Pancreatic ductal adenocarcinoma is characterized by a remarkable phenotypic diversity. The molecular and cellular determinants of this diversity are in large parts not understood. Mutational spectra, for example, could – with very few exceptions – not be associated with different morphologic or clinical phenotypes. Likewise, despite evidence that pancreatic cancer can originate from various terminally differentiated cell types, including acinar, ductal and endocrine cells, it is largely unclear if and how the cell of origin affects pancreatic cancer phenotypes. Understanding the relationship between the genetic changes, the cellular context in which they occur and morphologic/clinical phenotypes has been hampered so far by a lack of tools supporting genome-wide surveys for molecular cancer drivers in different pancreatic compartments.

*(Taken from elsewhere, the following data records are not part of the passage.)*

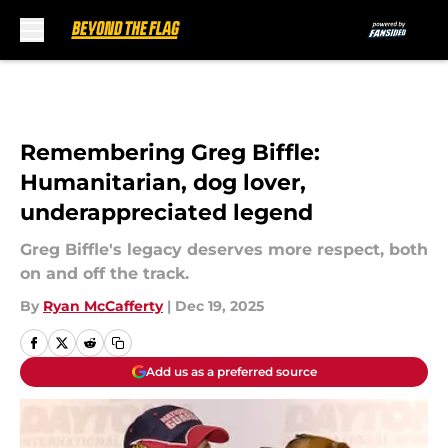
Skip to main content
Remembering Greg Biffle:
Humanitarian, dog lover,
underappreciated legend
Greg Biffle's legacy deserves more respect, both
on and off the track.
By
Ryan McCafferty
|
Dec 19, 2025
Add us as a preferred source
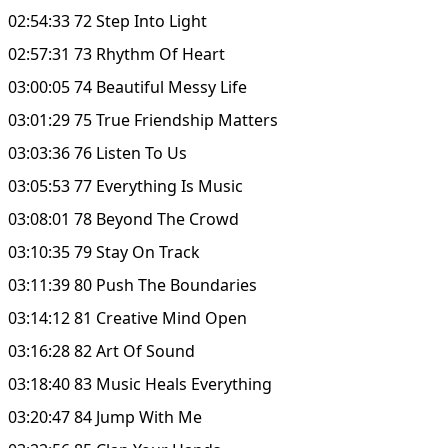
02:54:33 72 Step Into Light
02:57:31 73 Rhythm Of Heart
03:00:05 74 Beautiful Messy Life
03:01:29 75 True Friendship Matters
03:03:36 76 Listen To Us
03:05:53 77 Everything Is Music
03:08:01 78 Beyond The Crowd
03:10:35 79 Stay On Track
03:11:39 80 Push The Boundaries
03:14:12 81 Creative Mind Open
03:16:28 82 Art Of Sound
03:18:40 83 Music Heals Everything
03:20:47 84 Jump With Me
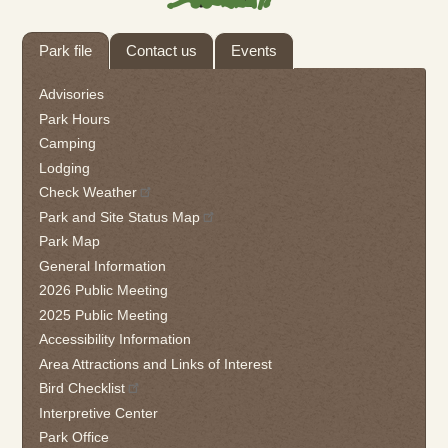
Tab
Park file
Contact us
Events
through
to
Advisories
leave
Park Hours
this
Camping
widget
Lodging
or
follow
Check Weather
this
Park and Site Status Map
link
Park Map
to
General Information
go
2026 Public Meeting
back
2025 Public Meeting
to
the
Accessibility Information
first
Area Attractions and Links of Interest
tab
Bird Checklist
Interpretive Center
Park Office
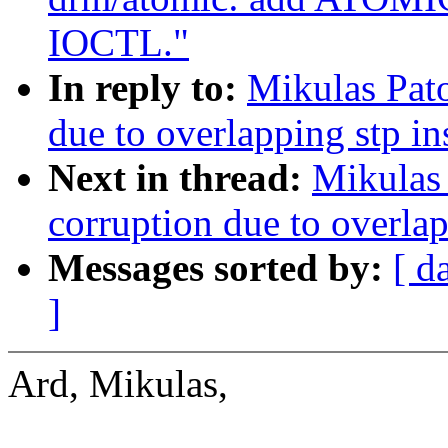
IOCTL."
In reply to:
Mikulas Pato
due to overlapping stp i
Next in thread:
Mikulas 
corruption due to overla
Messages sorted by:
[ d
]
Ard, Mikulas,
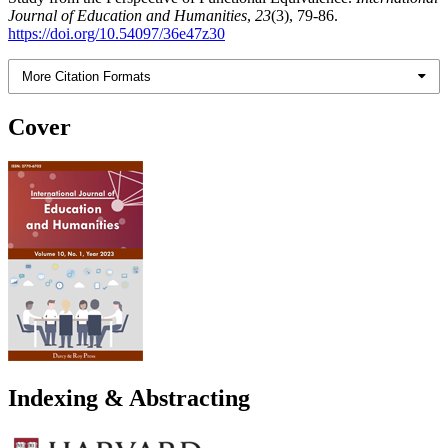
Journal of Education and Humanities
,
23
(3), 79-86.
https://doi.org/10.54097/36e47z30
More Citation Formats
Cover
Indexing & Abstracting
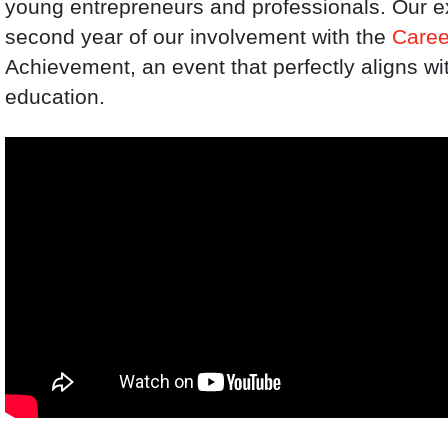
young entrepreneurs and professionals. Our ex
second year of our involvement with the
Caree
Achievement, an event that perfectly aligns wi
education.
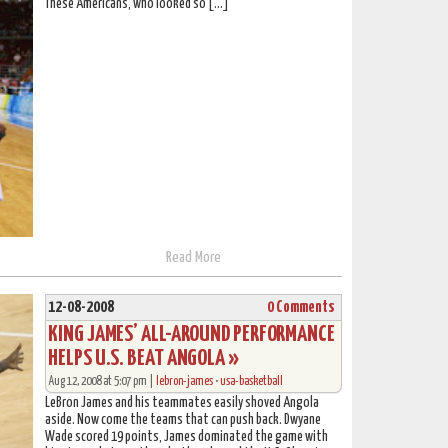
These Americans, who looked so […]
Read More
12-08-2008
0 Comments
KING JAMES’ ALL-AROUND PERFORMANCE
HELPS U.S. BEAT ANGOLA »
Aug 12, 2008 at 5:07 pm |
lebron-james
•
usa-basketball
LeBron James and his teammates easily shoved Angola
aside. Now come the teams that can push back. Dwyane
Wade scored 19 points, James dominated the game with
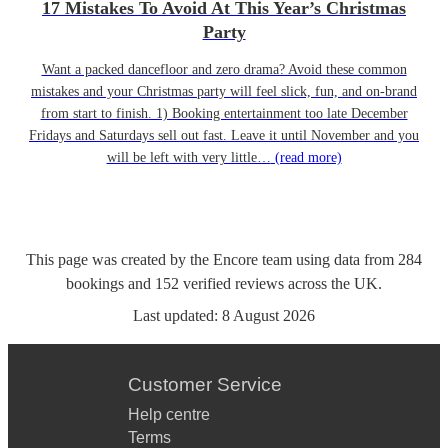
17 Mistakes To Avoid At This Year’s Christmas
Party
Want a packed dancefloor and zero drama? Avoid these common
mistakes and your Christmas party will feel slick, fun, and on-brand
from start to finish. 1) Booking entertainment too late December
Fridays and Saturdays sell out fast. Leave it until November and you
will be left with very little…
(read more)
This page was created by the Encore team using data from
284
bookings
and
152
verified reviews
across the UK.
Last updated:
8 August 2026
Customer Service
Help centre
Terms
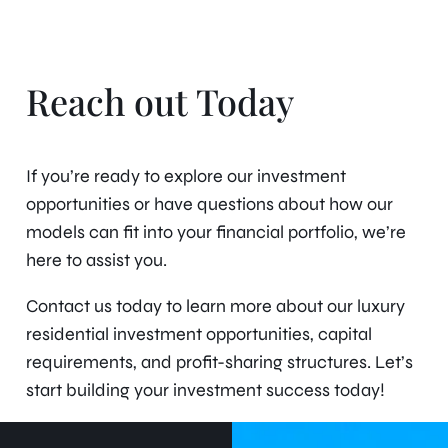
Reach out Today
If you’re ready to explore our investment
opportunities or have questions about how our
models can fit into your financial portfolio, we’re
here to assist you.
Contact us today to learn more about our luxury
residential investment opportunities, capital
requirements, and profit-sharing structures. Let’s
start building your investment success today!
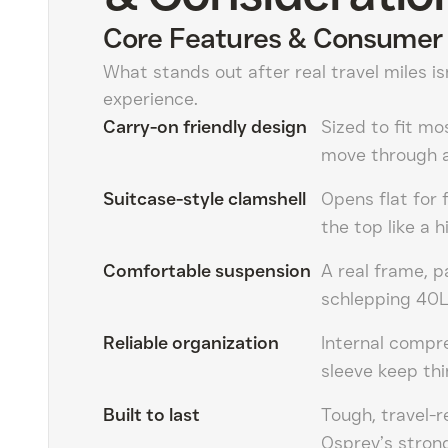
Core Features & Consumer 
What stands out after real travel miles is
experience.
Carry-on friendly design
Sized to fit mo
move through a
Suitcase-style clamshell
Opens flat for 
the top like a h
Comfortable suspension
A real frame, 
schlepping 40L
Reliable organization
Internal compr
sleeve keep thi
Built to last
Tough, travel-r
Osprey’s strong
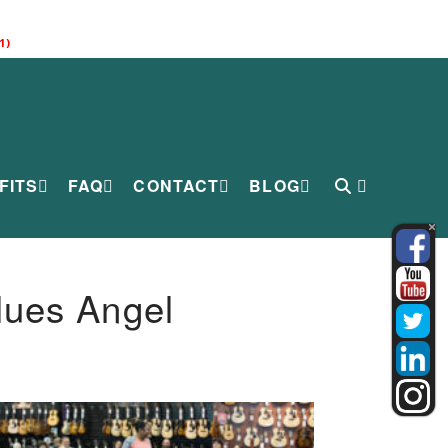
1)
FITS
FAQ
CONTACT
BLOG
lues Angel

We have developed transposon-based systems for insertional mutagenesis in mice and propose here to use these tools for genome-wide genetic screening in acinar, ductal and endocrine cells, as well as in pancreatic progenitor cells. This will allow us for the first time to (i) systematically uncover genetic/epigenetic triggers and molecular networks required for de-differentiation and neoplastic transformation of each cell type; and (ii) to examine if and how the cell of origin and the mutational landscape (and their interaction) affect resulting molecular, histopathologic and clinical phenotypes, including tumour initiation/progression, metastatic behaviour, survival and drug response/resistance. We will validate new candidate genes emerging from these screens using novel cellular and in vivo platforms for high-throughput functional genomics, including CIRSPR/Cas9-based approaches for somatic genome engineering in mice, which we have developed recently.

These studies will give comprehensive novel insights into the molecular and phenotypic complexity and plasticity of pancreatic cancer.